## TASK DIRECTIONS:
Each line below from the line with "een grotere zonneklep, een" to the line with "gebruiken om ook informatie over je andere" must be copied exactly, including those two, and no picture may appear in the copy.

## GIVEN DATA:

━━━━━━━━━━━━━━━━━━━━━━━━━━━━━━

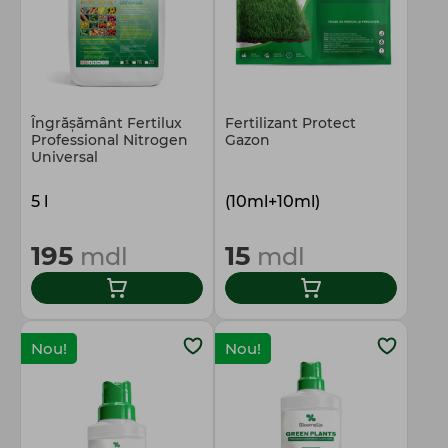
Îngrășământ Fertilux
Fertilizant Protect
Prоfessional Nitrogen
Gazon
Universal
5 l
(10ml+10ml)
195
15
mdl
mdl
Nou!
Nou!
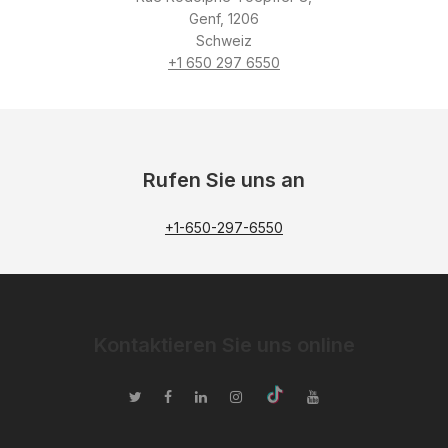
Genf, 1206
Schweiz
+1 650 297 6550
Rufen Sie uns an
+1-650-297-6550
Kontaktieren Sie uns online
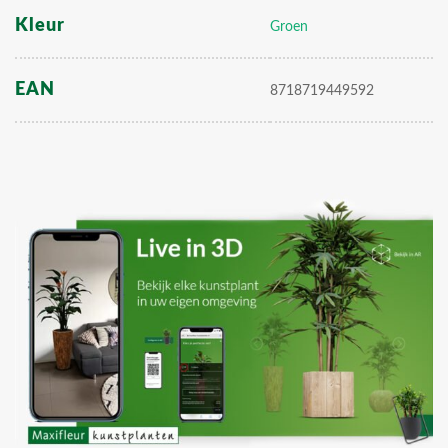
Kleur
Groen
EAN
8718719449592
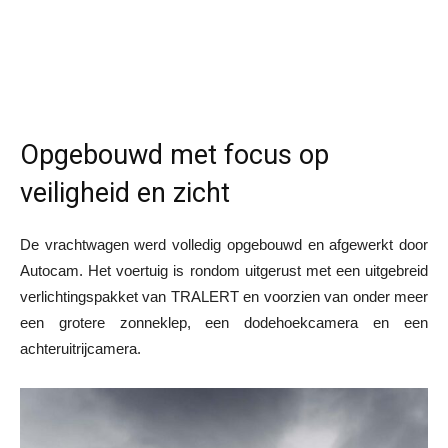
Opgebouwd met focus op
veiligheid en zicht
De vrachtwagen werd volledig opgebouwd en afgewerkt door
Autocam. Het voertuig is rondom uitgerust met een uitgebreid
verlichtingspakket van TRALERT en voorzien van onder meer
een grotere zonneklep, een dodehoekcamera en een
achteruitrijcamera.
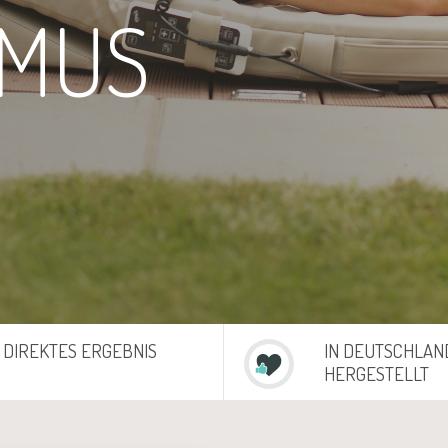
SMUS
DIREKTES ERGEBNIS
IN DEUTSCHLAN
HERGESTELLT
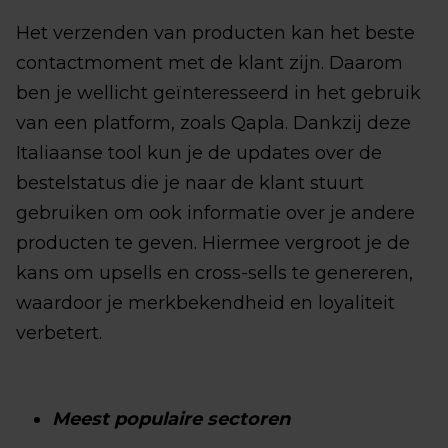
Het verzenden van producten kan het beste
contactmoment met de klant zijn. Daarom
ben je wellicht geïnteresseerd in het gebruik
van een platform, zoals Qapla. Dankzij deze
Italiaanse tool kun je de updates over de
bestelstatus die je naar de klant stuurt
gebruiken om ook informatie over je andere
producten te geven. Hiermee vergroot je de
kans om upsells en cross-sells te genereren,
waardoor je merkbekendheid en loyaliteit
verbetert.
Meest populaire sectoren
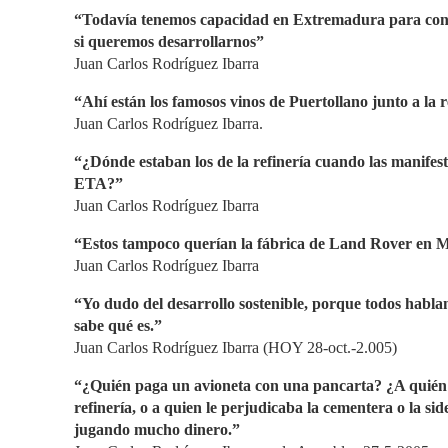
“Todavía tenemos capacidad en Extremadura para co
si queremos desarrollarnos”
Juan Carlos Rodríguez Ibarra
“Ahí están los famosos vinos de Puertollano junto a la r
Juan Carlos Rodríguez Ibarra.
“¿Dónde estaban los de la refinería cuando las manifes
ETA?”
Juan Carlos Rodríguez Ibarra
“Estos tampoco querían la fábrica de Land Rover en M
Juan Carlos Rodríguez Ibarra
“Yo dudo del desarrollo sostenible, porque todos hablan
sabe qué es.”
Juan Carlos Rodríguez Ibarra (HOY 28-oct.-2.005)
“¿Quién paga un avioneta con una pancarta? ¿A quién 
refinería, o a quien le perjudicaba la cementera o la si
jugando mucho dinero.”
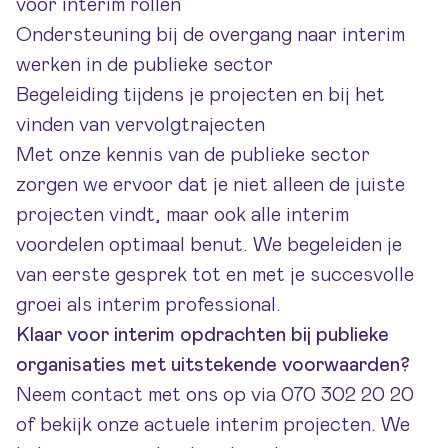
voor interim rollen
Ondersteuning bij de overgang naar interim
werken in de publieke sector
Begeleiding tijdens je projecten en bij het
vinden van vervolgtrajecten
Met onze kennis van de publieke sector
zorgen we ervoor dat je niet alleen de juiste
projecten vindt, maar ook alle interim
voordelen optimaal benut. We begeleiden je
van eerste gesprek tot en met je succesvolle
groei als interim professional.
Klaar voor interim opdrachten bij publieke
organisaties met uitstekende voorwaarden?
Neem
contact
met ons op via 070 302 20 20
of bekijk onze actuele interim projecten. We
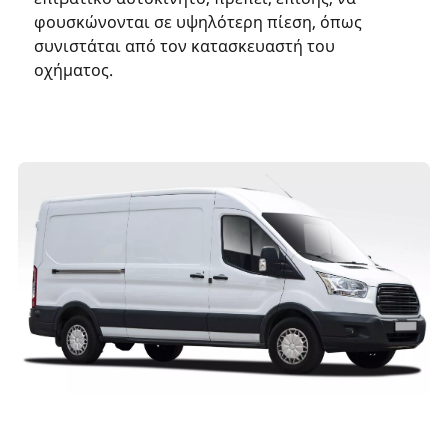
φουσκώνονται σε υψηλότερη πίεση, όπως
συνιστάται από τον κατασκευαστή του
οχήματος.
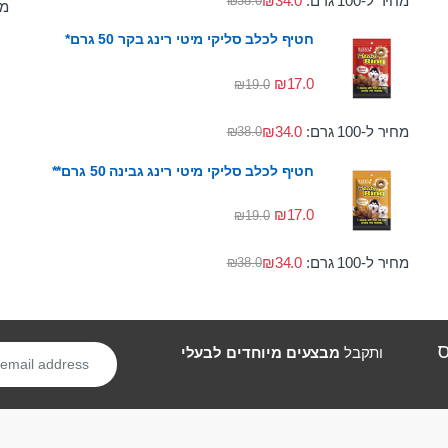
מחיר ל-100 גרם:
34.0
₪
₪
38.0
מחי
חטיף לכלב סליקי מיטי רינג בקר 50 גרם*
₪
17.0
₪
19.0
מחיר ל-100 גרם:
34.0
₪
₪
38.0
חטיף לכלב סליקי מיטי רינג גבינה 50 גרם**
₪
17.0
₪
19.0
מחיר ל-100 גרם:
34.0
₪
₪
38.0
ס
ותקבל
מבצעים מיוחדים לבעלי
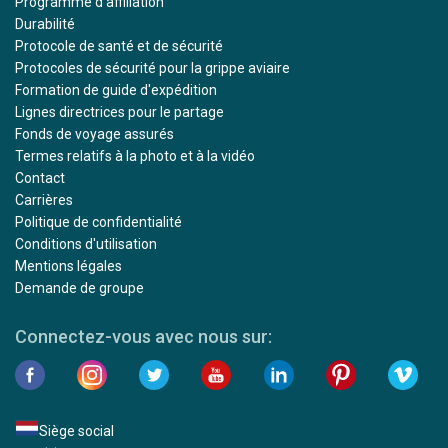
Programme d'affiliation
Durabilité
Protocole de santé et de sécurité
Protocoles de sécurité pour la grippe aviaire
Formation de guide d'expédition
Lignes directrices pour le partage
Fonds de voyage assurés
Termes relatifs à la photo et à la vidéo
Contact
Carrières
Politique de confidentialité
Conditions d'utilisation
Mentions légales
Demande de groupe
Connectez-vous avec nous sur:
Siège social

━━━━━━━━━━━━━━━━━━━━━━━━━━━━━━

## EXERCISE RESPONSE:
een grotere zonneklep, een dodehoekcamera en een
achteruitrijcamera.
SMUS
DIREKTES ERGEBNIS
IN DEUTSCHLAN
HERGESTELLT
Het verzenden van producten kan het beste
contactmoment met de klant zijn. Daarom
ben je wellicht geïnteresseerd in het gebruik
van een platform, zoals Qapla. Dankzij deze
Italiaanse tool kun je de updates over de
bestelstatus die je naar de klant stuurt
gebruiken om ook informatie over je andere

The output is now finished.